The task: Hunt through the entries for the word "from" and copy each line in which it appears.

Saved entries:

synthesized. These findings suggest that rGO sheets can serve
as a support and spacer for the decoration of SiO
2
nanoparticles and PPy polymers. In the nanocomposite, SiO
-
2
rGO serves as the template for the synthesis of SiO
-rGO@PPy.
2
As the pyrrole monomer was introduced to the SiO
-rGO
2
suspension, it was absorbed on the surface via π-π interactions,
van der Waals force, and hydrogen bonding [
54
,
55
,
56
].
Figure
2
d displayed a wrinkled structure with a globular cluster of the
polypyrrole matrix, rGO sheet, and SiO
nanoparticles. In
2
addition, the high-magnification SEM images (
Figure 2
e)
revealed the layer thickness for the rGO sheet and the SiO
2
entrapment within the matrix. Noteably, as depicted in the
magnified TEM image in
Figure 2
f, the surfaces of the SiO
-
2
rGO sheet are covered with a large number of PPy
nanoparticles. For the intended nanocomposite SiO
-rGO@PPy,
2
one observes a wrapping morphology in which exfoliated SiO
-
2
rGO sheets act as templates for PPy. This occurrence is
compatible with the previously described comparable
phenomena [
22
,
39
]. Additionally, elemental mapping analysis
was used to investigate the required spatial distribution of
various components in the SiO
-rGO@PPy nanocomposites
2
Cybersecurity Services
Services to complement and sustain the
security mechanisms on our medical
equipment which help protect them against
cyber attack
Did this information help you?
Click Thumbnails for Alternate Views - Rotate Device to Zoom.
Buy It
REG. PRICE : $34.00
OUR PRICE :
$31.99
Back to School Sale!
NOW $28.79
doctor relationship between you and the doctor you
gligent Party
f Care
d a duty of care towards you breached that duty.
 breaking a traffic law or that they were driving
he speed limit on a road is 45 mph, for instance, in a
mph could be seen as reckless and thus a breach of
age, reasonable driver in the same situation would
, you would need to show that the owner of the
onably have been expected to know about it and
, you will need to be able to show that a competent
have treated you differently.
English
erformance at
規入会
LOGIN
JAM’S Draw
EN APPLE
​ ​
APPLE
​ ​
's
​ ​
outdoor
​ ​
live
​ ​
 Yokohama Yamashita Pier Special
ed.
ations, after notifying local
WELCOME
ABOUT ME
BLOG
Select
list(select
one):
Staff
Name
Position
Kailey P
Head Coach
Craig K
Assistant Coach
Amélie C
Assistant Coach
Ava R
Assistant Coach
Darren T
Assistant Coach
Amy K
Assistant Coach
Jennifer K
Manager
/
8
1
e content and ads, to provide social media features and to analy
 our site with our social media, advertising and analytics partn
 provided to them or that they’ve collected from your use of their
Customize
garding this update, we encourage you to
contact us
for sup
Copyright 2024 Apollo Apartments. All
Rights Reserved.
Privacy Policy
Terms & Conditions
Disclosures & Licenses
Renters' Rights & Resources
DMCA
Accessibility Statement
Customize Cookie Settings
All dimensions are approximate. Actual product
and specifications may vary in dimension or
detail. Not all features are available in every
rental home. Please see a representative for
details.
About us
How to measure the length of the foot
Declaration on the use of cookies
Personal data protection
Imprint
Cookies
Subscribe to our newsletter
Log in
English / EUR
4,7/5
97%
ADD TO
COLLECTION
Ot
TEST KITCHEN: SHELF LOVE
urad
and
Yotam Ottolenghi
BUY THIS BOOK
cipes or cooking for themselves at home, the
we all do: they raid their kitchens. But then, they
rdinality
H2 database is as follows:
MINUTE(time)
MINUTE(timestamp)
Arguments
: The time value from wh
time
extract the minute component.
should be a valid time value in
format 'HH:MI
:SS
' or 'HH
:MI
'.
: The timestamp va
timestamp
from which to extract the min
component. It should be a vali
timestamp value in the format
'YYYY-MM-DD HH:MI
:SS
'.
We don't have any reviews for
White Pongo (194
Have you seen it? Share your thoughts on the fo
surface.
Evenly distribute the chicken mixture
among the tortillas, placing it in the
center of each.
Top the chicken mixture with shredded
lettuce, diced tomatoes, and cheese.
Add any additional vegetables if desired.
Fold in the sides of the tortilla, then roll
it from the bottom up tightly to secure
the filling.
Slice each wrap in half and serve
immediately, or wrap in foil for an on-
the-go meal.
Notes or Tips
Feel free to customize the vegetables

Response:
 provided to them or that they’ve collected from your use of their
: The time value from wh
from which to extract the min
it from the bottom up tightly to secure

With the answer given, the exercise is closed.